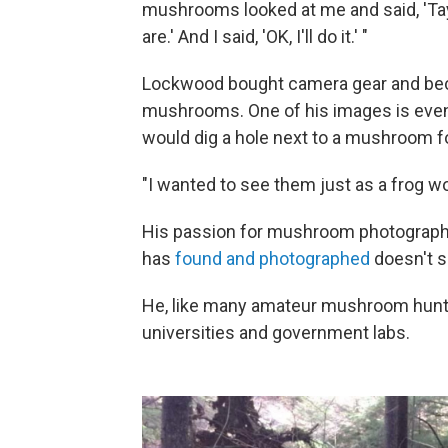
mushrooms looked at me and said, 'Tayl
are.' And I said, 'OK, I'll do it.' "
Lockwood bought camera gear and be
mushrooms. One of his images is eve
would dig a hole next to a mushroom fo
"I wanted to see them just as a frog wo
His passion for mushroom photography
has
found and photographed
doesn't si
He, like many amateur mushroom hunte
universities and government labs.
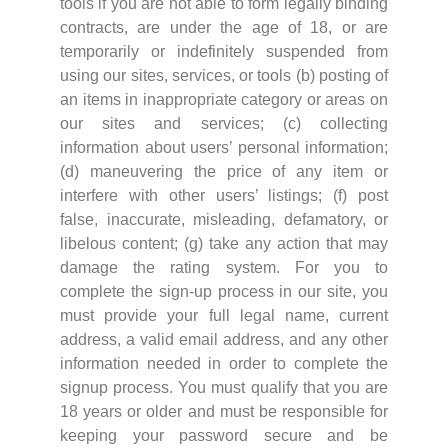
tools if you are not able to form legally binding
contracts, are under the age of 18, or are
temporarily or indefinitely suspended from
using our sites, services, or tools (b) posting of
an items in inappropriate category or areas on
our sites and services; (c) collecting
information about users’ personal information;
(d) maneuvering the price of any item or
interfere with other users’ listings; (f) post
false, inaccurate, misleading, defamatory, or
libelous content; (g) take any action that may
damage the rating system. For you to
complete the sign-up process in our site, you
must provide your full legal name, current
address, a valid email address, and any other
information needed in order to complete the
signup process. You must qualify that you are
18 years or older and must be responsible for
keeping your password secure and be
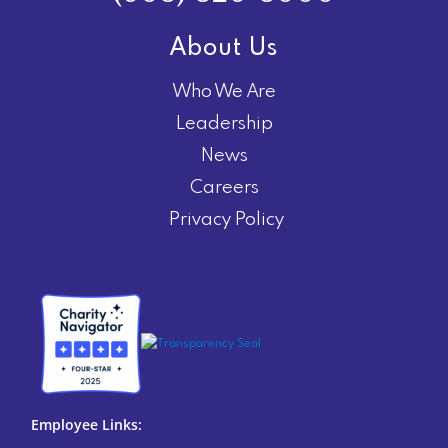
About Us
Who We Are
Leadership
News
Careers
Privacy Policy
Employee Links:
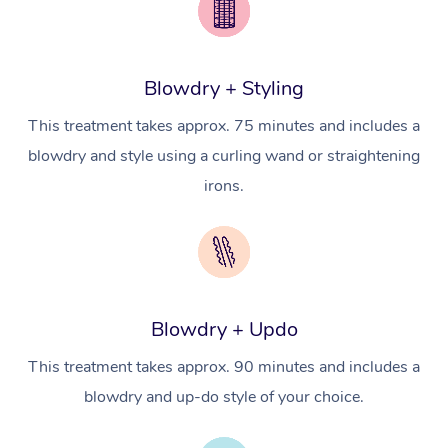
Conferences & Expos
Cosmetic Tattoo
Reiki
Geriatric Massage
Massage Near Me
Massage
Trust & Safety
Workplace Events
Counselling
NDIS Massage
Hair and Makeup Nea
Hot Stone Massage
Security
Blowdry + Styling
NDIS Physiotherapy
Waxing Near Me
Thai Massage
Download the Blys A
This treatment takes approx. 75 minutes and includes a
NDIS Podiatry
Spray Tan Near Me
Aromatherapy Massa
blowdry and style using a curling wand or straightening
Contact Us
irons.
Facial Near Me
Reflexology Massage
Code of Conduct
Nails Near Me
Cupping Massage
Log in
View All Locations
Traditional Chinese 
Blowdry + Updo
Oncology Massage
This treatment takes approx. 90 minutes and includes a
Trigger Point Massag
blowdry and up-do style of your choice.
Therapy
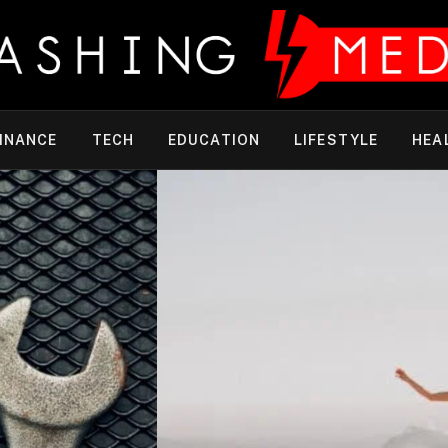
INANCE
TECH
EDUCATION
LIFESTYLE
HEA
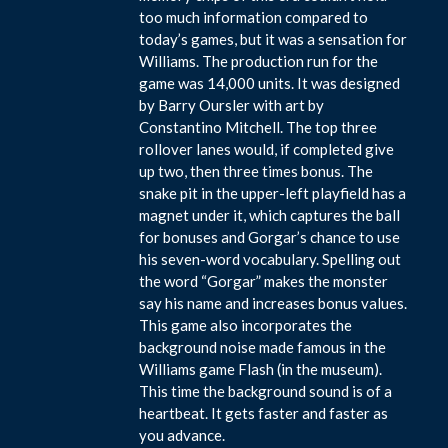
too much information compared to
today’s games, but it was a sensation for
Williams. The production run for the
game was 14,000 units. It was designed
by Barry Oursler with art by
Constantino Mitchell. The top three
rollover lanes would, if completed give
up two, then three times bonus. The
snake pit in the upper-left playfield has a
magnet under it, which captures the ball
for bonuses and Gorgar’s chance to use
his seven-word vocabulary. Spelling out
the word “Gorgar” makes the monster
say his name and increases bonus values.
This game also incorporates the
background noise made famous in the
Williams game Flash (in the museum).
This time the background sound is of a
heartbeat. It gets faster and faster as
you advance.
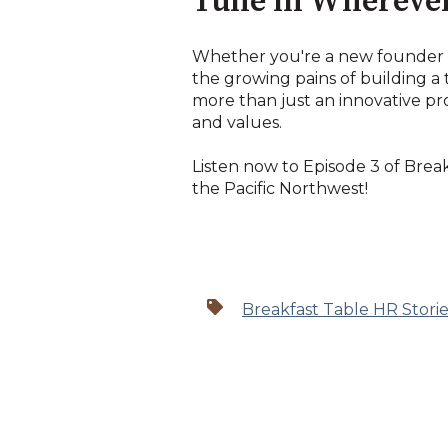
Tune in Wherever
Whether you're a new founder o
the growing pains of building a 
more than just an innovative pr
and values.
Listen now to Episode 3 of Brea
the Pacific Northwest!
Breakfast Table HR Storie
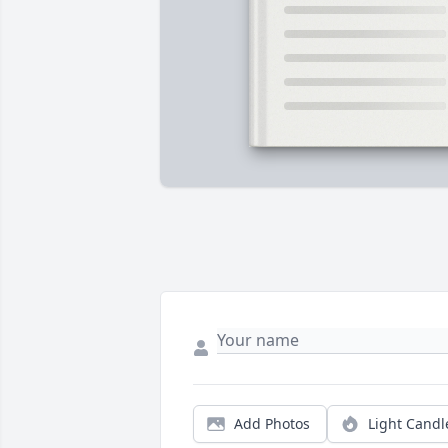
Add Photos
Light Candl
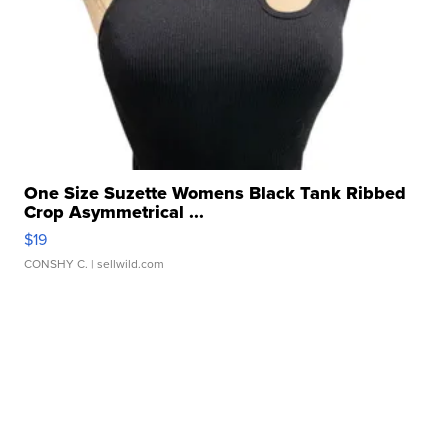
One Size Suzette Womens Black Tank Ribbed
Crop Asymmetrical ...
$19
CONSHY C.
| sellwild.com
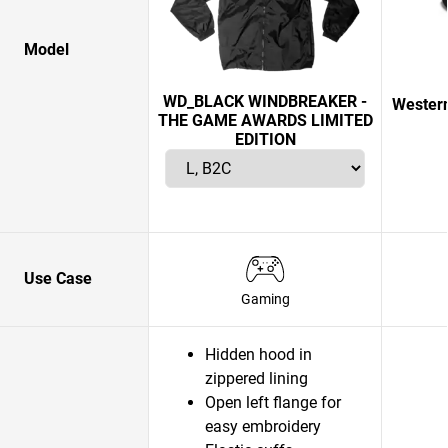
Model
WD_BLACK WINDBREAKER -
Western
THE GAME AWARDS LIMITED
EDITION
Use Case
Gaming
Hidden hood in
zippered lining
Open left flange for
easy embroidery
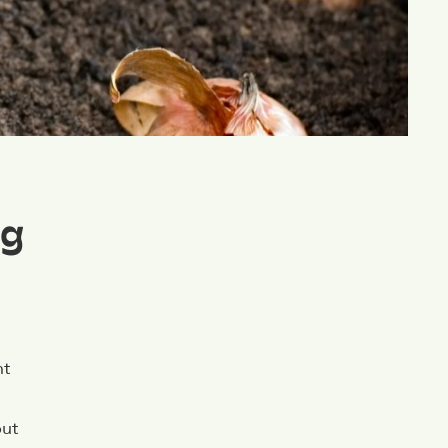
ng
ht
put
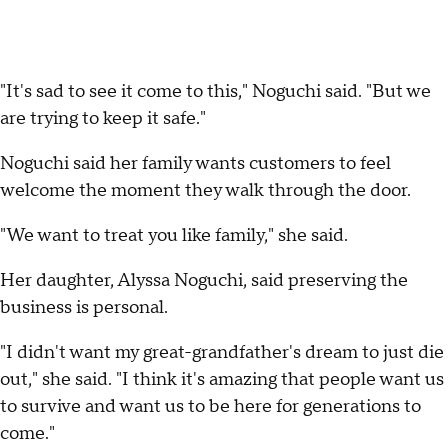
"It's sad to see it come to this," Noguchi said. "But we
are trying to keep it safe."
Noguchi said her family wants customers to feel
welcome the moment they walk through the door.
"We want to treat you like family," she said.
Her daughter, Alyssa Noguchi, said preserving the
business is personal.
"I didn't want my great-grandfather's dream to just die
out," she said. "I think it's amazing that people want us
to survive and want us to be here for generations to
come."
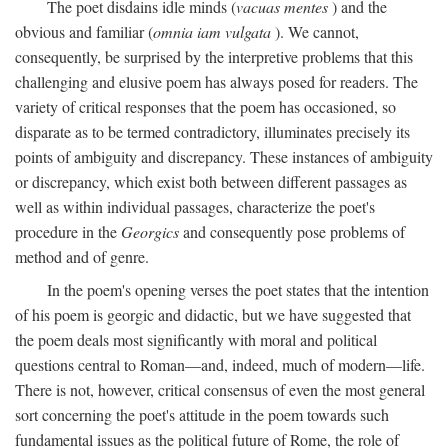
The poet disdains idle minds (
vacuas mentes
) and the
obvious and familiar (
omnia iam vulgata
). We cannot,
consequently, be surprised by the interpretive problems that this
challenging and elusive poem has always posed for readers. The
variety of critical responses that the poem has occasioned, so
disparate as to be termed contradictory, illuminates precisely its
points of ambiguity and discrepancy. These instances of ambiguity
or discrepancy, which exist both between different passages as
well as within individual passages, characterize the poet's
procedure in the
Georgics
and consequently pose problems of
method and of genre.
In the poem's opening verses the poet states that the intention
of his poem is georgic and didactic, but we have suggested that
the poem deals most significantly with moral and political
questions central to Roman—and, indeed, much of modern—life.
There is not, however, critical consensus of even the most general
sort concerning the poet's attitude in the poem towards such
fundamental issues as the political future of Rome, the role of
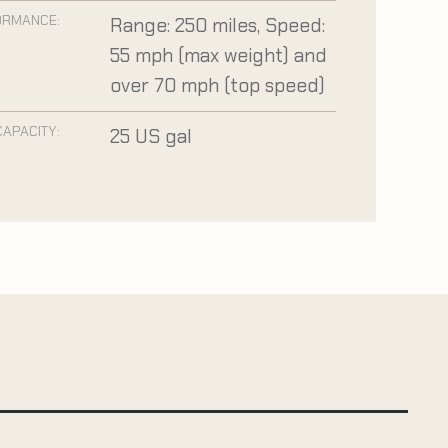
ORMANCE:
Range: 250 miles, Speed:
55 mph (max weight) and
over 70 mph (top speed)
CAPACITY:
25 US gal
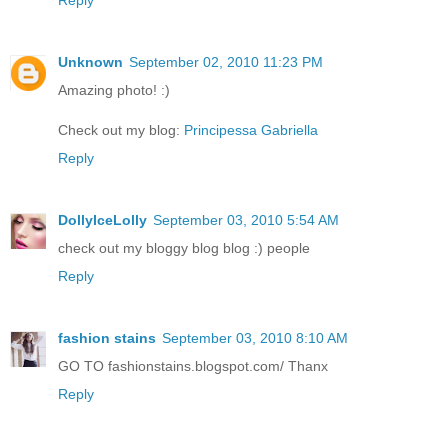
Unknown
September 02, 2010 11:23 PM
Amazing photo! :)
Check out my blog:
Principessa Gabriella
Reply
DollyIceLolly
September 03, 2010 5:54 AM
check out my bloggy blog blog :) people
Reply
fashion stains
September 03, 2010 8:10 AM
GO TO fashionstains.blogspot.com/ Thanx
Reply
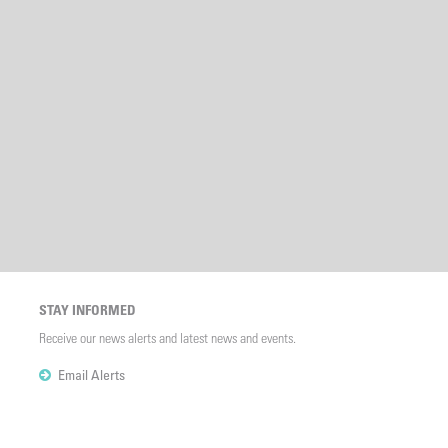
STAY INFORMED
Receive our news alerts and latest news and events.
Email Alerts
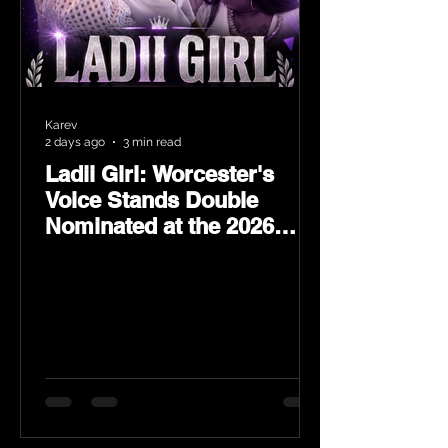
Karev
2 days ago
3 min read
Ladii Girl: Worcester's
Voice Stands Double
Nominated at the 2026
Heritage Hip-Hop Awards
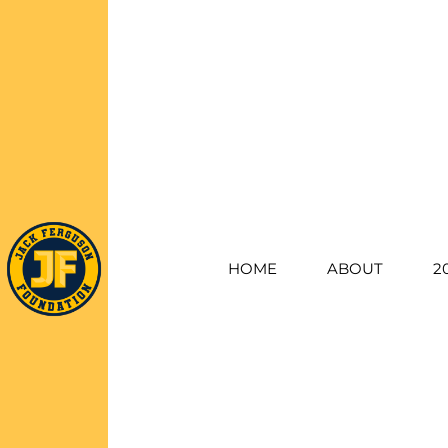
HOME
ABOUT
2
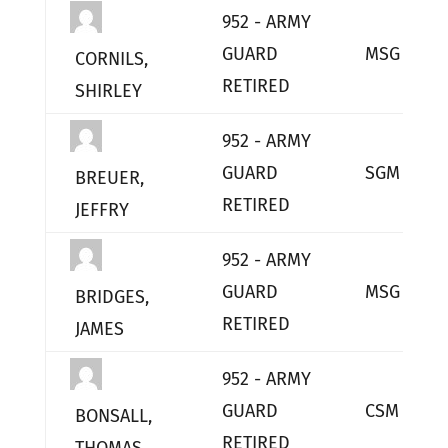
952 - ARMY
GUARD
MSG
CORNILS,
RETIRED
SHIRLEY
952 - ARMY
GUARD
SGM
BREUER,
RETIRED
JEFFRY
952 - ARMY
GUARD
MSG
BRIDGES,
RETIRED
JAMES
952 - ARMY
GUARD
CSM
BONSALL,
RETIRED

□ □ □ □ □

## Task requirements
Write only the number of lines in the data where the string "that" can be found.

## Response for this exercise
7